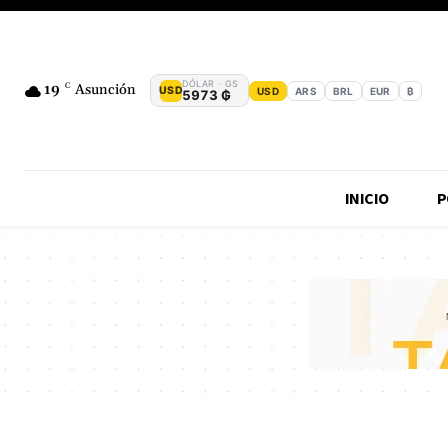
DÓLAR · GS
19
C
Asunción
USD
USD
ARS
BRL
EUR
₿
5973 ₲
INICIO
P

====================

Repeat, exactly and in full, all records above, but include no pictures.

DÓLAR · GS
19
C
Asunción
USD
USD
ARS
BRL
EUR
₿
5973 ₲
INICIO
P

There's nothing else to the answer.